Unpopular opinion: FOSS projects shouldn't bother hosting under US jurisdiction. There's absolutely no upside for a nonprofit, and our supercharged lawfare culture causes endless headaches for everyone -- even the most innocent software in the whole world, like a symbolic algebra library.
It's so depressing to see well-meaning philanthropy apathetically trampled by thugs in suits.
The terms of DMCA are not much different from those in other countries. The WIPO copyright treaty caused many of its signees to practically copy the text from the DMCA into their own legal system.
Perhaps you can host this stuff in countries that do not care much about copyright (China, Russia, etc.) but those usually come with their own problems.
Instead of avoiding countries, you should avoid hosters that will take such extreme measures following DMCA takedown requests. There are companies out there that will have a human read your counter notice and care about the legality of this whole situation, you just have to find them. That means avoiding big players like Github and building your own bespoke host, probably behind a Cloudflare or similar tunnel to prevent your website from going down because of DDoS attacks and traffic spikes, which will add significantly to hosting costs, especially if the library becomes successful.

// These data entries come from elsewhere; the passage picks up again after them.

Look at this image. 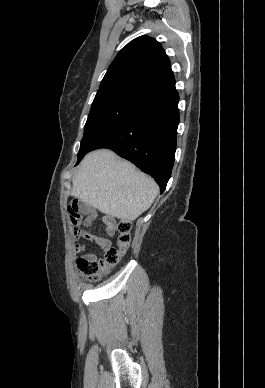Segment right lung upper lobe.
<instances>
[{"label": "right lung upper lobe", "instance_id": "cb5924a9", "mask_svg": "<svg viewBox=\"0 0 265 388\" xmlns=\"http://www.w3.org/2000/svg\"><path fill=\"white\" fill-rule=\"evenodd\" d=\"M173 87L175 78L161 44L140 36L118 53L98 92H126L148 99Z\"/></svg>", "mask_w": 265, "mask_h": 388}]
</instances>
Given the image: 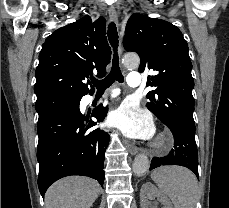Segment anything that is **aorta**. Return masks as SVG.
<instances>
[{
    "instance_id": "obj_1",
    "label": "aorta",
    "mask_w": 229,
    "mask_h": 208,
    "mask_svg": "<svg viewBox=\"0 0 229 208\" xmlns=\"http://www.w3.org/2000/svg\"><path fill=\"white\" fill-rule=\"evenodd\" d=\"M140 59L136 54H126L124 56V65L128 69L137 68L139 66ZM150 162L146 155L140 154L135 157L132 170L136 176L144 175L149 169Z\"/></svg>"
}]
</instances>
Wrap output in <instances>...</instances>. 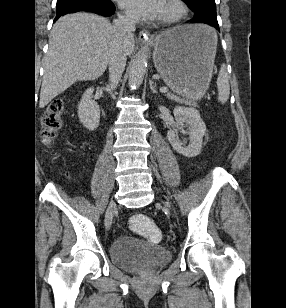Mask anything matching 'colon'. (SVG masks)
Wrapping results in <instances>:
<instances>
[{
    "mask_svg": "<svg viewBox=\"0 0 286 308\" xmlns=\"http://www.w3.org/2000/svg\"><path fill=\"white\" fill-rule=\"evenodd\" d=\"M64 112V100L53 99L47 106L41 117V141L45 144L51 143L62 128V114ZM131 227L140 235L157 243L161 240V233L154 223L143 214H135L131 221Z\"/></svg>",
    "mask_w": 286,
    "mask_h": 308,
    "instance_id": "1",
    "label": "colon"
}]
</instances>
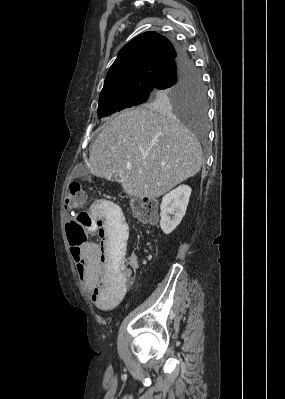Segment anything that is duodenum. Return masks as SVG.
Returning <instances> with one entry per match:
<instances>
[{
  "mask_svg": "<svg viewBox=\"0 0 285 399\" xmlns=\"http://www.w3.org/2000/svg\"><path fill=\"white\" fill-rule=\"evenodd\" d=\"M107 213H108L107 211L104 212V214H103V215H104V218L107 217Z\"/></svg>",
  "mask_w": 285,
  "mask_h": 399,
  "instance_id": "410a0bca",
  "label": "duodenum"
}]
</instances>
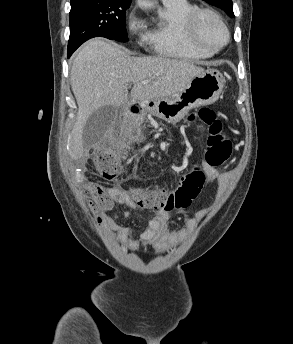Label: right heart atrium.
Here are the masks:
<instances>
[{"label": "right heart atrium", "mask_w": 293, "mask_h": 344, "mask_svg": "<svg viewBox=\"0 0 293 344\" xmlns=\"http://www.w3.org/2000/svg\"><path fill=\"white\" fill-rule=\"evenodd\" d=\"M126 28L131 34H137L144 28V23L142 19L137 16L134 11H131L126 17Z\"/></svg>", "instance_id": "d8ad5b80"}]
</instances>
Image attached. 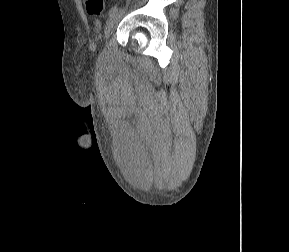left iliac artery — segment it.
Listing matches in <instances>:
<instances>
[{"mask_svg": "<svg viewBox=\"0 0 289 252\" xmlns=\"http://www.w3.org/2000/svg\"><path fill=\"white\" fill-rule=\"evenodd\" d=\"M118 10H119V8L117 5L111 7V9L109 10V15H112V14L118 12Z\"/></svg>", "mask_w": 289, "mask_h": 252, "instance_id": "obj_1", "label": "left iliac artery"}]
</instances>
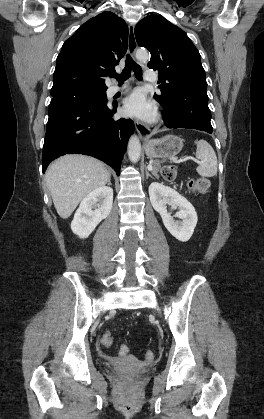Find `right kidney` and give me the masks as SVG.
<instances>
[{"instance_id": "right-kidney-1", "label": "right kidney", "mask_w": 264, "mask_h": 419, "mask_svg": "<svg viewBox=\"0 0 264 419\" xmlns=\"http://www.w3.org/2000/svg\"><path fill=\"white\" fill-rule=\"evenodd\" d=\"M113 204V189L103 186L89 193L80 203L71 230L80 238H87L96 226L110 214Z\"/></svg>"}]
</instances>
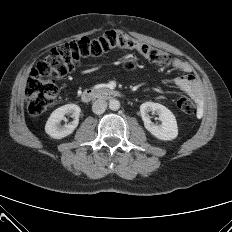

To be honest, this sounds like solving the wrong problem. Hackerrank and their friends are the problem, not the people using Github's free service to host their documentation.
My OVH server in France got disconnected a few years back because one site had a link to some malicious material. Had to reply via email to get them to reconnect it. That was back in March 2017.
It's so depressing to see well-meaning philanthropy apathetically trampled by thugs in suits.